- [Assignment] Please repeat only the lines below starting at the line that holds "Kontak Kami" and ending at the line that holds "Ein barrierefreier und", exactly, with both of those lines included and every picture omitted.

- [Input for this task]
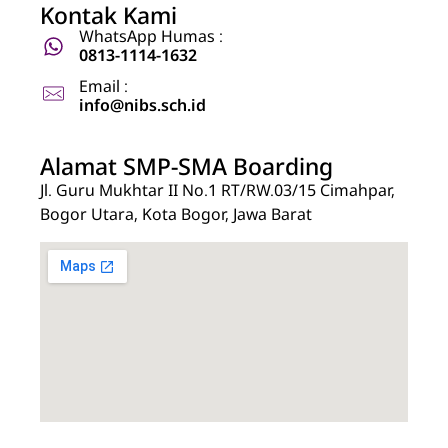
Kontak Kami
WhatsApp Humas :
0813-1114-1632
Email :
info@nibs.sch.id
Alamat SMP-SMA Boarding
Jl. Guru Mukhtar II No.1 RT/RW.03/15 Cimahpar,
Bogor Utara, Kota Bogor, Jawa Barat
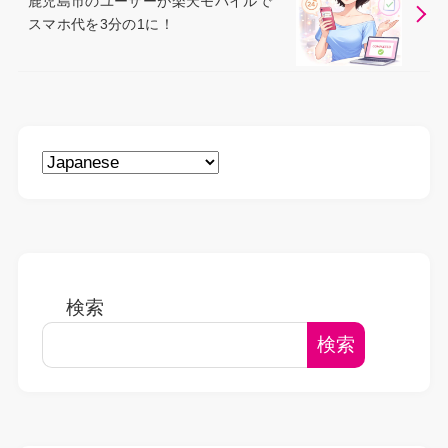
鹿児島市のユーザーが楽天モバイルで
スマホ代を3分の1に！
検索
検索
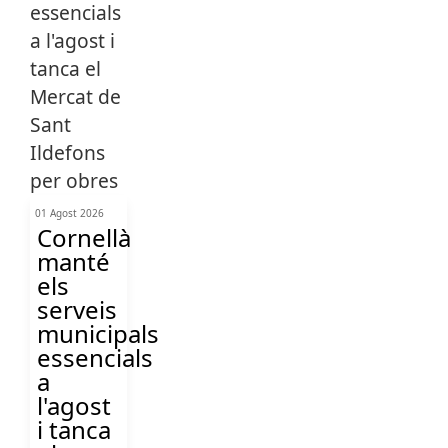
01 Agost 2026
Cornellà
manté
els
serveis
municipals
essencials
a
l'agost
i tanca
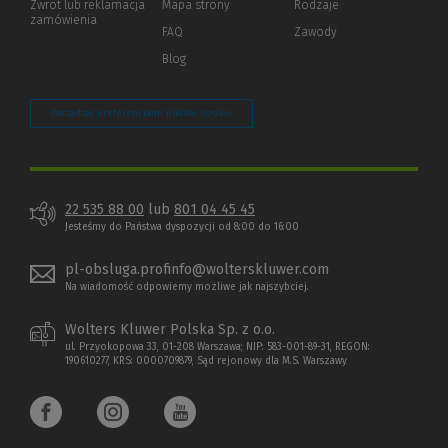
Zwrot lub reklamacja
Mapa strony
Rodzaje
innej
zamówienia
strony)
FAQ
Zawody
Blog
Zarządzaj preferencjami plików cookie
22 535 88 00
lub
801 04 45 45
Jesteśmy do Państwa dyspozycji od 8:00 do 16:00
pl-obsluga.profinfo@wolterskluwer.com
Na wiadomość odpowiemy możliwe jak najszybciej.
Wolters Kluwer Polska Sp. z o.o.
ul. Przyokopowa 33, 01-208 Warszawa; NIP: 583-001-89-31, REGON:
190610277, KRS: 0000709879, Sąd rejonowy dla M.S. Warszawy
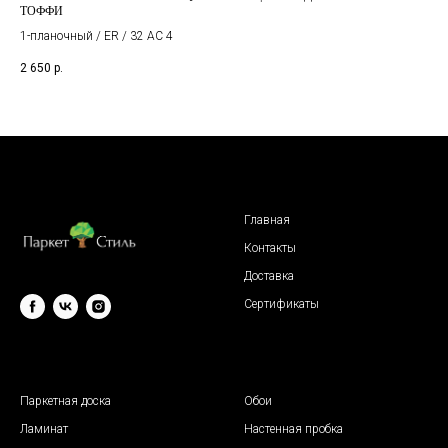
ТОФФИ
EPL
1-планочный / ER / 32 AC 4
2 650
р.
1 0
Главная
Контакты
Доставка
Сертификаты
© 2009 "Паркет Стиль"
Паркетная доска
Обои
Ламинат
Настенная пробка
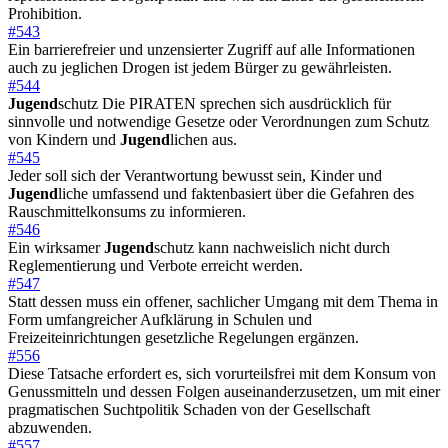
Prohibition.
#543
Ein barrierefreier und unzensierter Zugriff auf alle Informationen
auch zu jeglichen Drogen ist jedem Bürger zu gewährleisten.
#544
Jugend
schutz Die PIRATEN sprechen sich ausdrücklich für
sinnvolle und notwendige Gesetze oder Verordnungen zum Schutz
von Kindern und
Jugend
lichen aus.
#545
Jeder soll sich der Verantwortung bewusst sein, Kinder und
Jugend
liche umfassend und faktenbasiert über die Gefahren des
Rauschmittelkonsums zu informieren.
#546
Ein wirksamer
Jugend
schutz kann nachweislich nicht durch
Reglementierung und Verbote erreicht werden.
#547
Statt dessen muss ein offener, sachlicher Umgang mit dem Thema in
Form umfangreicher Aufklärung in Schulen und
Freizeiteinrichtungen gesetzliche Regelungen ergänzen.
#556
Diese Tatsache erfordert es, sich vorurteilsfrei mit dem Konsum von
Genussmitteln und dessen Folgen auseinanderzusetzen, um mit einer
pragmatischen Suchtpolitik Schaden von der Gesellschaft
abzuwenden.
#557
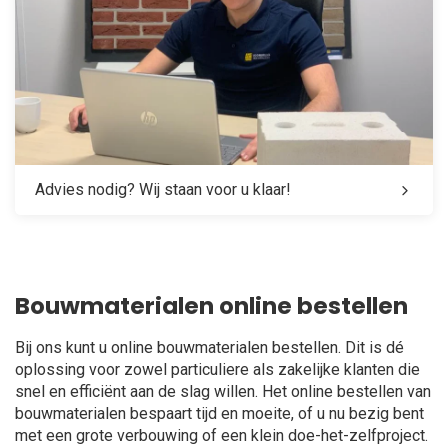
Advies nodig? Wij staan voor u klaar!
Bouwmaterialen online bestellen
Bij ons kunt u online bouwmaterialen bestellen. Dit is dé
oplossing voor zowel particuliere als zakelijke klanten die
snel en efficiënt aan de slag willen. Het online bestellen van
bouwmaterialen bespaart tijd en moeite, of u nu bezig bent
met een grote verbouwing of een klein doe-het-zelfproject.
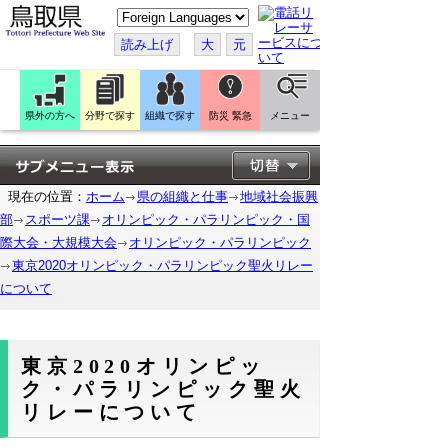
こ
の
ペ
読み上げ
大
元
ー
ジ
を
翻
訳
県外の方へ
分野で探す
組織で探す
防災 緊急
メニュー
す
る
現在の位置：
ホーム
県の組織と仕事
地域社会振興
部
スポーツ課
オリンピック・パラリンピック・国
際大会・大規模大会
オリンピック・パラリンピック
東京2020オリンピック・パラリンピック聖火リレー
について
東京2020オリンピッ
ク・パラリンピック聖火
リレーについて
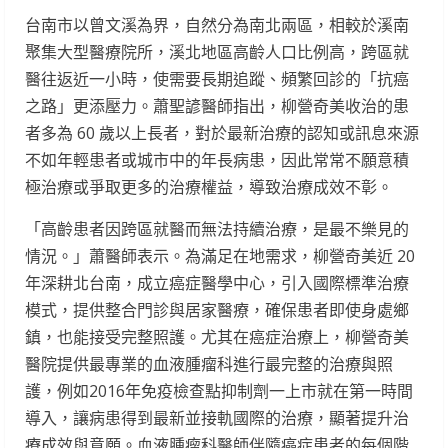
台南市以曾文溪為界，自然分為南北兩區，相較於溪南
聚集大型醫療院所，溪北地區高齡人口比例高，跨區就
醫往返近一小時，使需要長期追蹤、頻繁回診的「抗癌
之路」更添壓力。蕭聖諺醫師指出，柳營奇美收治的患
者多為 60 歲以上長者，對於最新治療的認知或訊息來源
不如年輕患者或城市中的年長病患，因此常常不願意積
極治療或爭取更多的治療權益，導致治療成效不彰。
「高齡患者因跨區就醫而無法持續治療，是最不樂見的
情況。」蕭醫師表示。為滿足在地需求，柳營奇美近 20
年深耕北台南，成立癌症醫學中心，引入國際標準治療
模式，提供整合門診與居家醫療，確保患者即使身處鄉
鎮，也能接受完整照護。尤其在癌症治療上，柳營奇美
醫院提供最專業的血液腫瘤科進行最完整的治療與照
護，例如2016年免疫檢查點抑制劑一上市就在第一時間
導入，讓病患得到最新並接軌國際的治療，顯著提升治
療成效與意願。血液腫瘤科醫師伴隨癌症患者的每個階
* * *
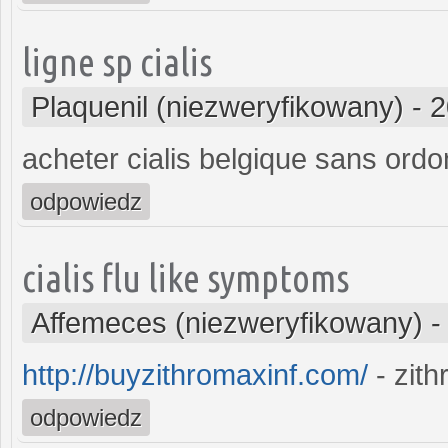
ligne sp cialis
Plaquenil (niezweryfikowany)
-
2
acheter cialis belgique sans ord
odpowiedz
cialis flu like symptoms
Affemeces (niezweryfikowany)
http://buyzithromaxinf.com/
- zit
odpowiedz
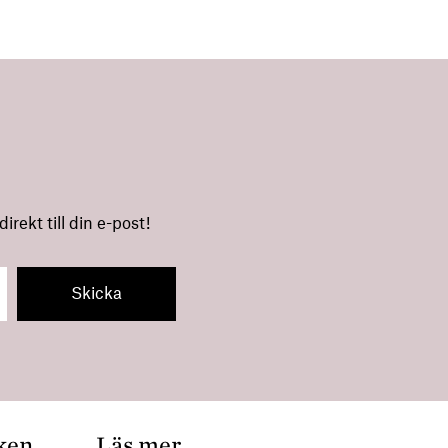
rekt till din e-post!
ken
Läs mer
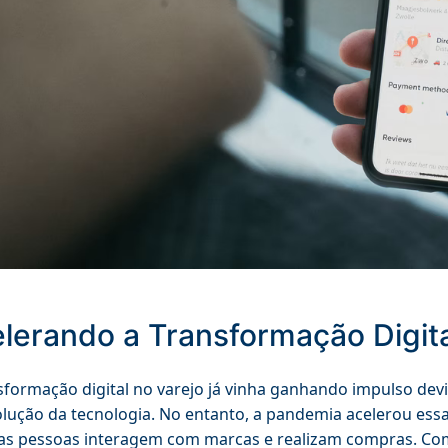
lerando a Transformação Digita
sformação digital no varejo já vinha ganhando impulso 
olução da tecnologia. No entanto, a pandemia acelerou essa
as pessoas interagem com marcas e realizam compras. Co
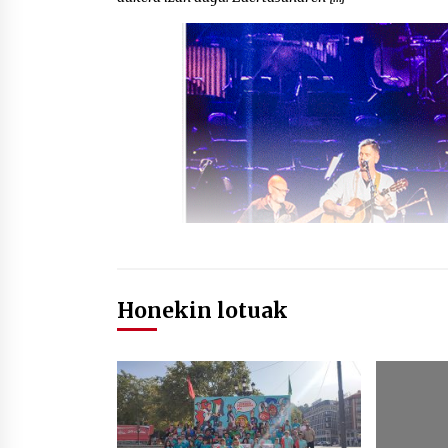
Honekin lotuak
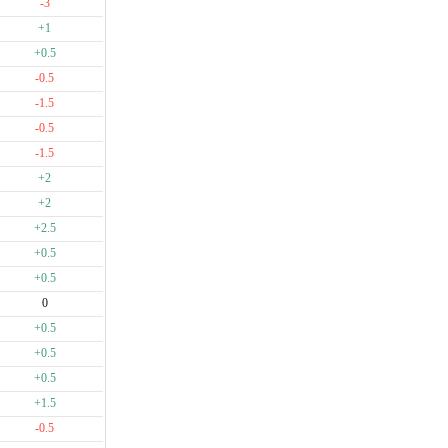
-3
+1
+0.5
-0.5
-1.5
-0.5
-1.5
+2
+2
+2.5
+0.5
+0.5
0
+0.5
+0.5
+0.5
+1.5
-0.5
* * *
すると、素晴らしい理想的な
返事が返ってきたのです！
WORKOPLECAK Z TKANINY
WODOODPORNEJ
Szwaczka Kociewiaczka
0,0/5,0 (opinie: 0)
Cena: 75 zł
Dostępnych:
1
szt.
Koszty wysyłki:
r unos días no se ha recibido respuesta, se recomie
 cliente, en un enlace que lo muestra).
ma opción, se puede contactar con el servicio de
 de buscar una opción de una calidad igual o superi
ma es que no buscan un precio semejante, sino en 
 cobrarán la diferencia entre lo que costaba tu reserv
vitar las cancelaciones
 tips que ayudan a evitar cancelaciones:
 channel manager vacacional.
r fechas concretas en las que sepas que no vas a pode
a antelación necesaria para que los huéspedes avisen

- [Your solution]
Kontak Kami
WhatsApp Humas :
0813-1114-1632
Email :
info@nibs.sch.id
Alamat SMP-SMA Boarding
Jl. Guru Mukhtar II No.1 RT/RW.03/15 Cimahpar,
Bogor Utara, Kota Bogor, Jawa Barat
鹿児島市のユーザーが楽天モバイルで
スマホ代を3分の1に！
検索
検索
01 Agost 2026
Cornellà
manté
els
serveis
municipals
essencials
a
l'agost
i tanca
Zwrot lub reklamacja
Mapa strony
Rodzaje
innej
zamówienia
strony)
FAQ
Zawody
Blog
Zarządzaj preferencjami plików cookie
22 535 88 00
lub
801 04 45 45
Jesteśmy do Państwa dyspozycji od 8:00 do 16:00
pl-obsluga.profinfo@wolterskluwer.com
Na wiadomość odpowiemy możliwe jak najszybciej.
Wolters Kluwer Polska Sp. z o.o.
ul. Przyokopowa 33, 01-208 Warszawa; NIP: 583-001-89-31, REGON:
190610277, KRS: 0000709879, Sąd rejonowy dla M.S. Warszawy
ТОФФИ
EPL
1-планочный / ER / 32 AC 4
2 650
р.
1 0
Главная
Контакты
Доставка
Сертификаты
© 2009 "Паркет Стиль"
Паркетная доска
Обои
Ламинат
Настенная пробка
Prohibition.
#543
Ein barrierefreier und unzensierter Zugriff auf alle Informationen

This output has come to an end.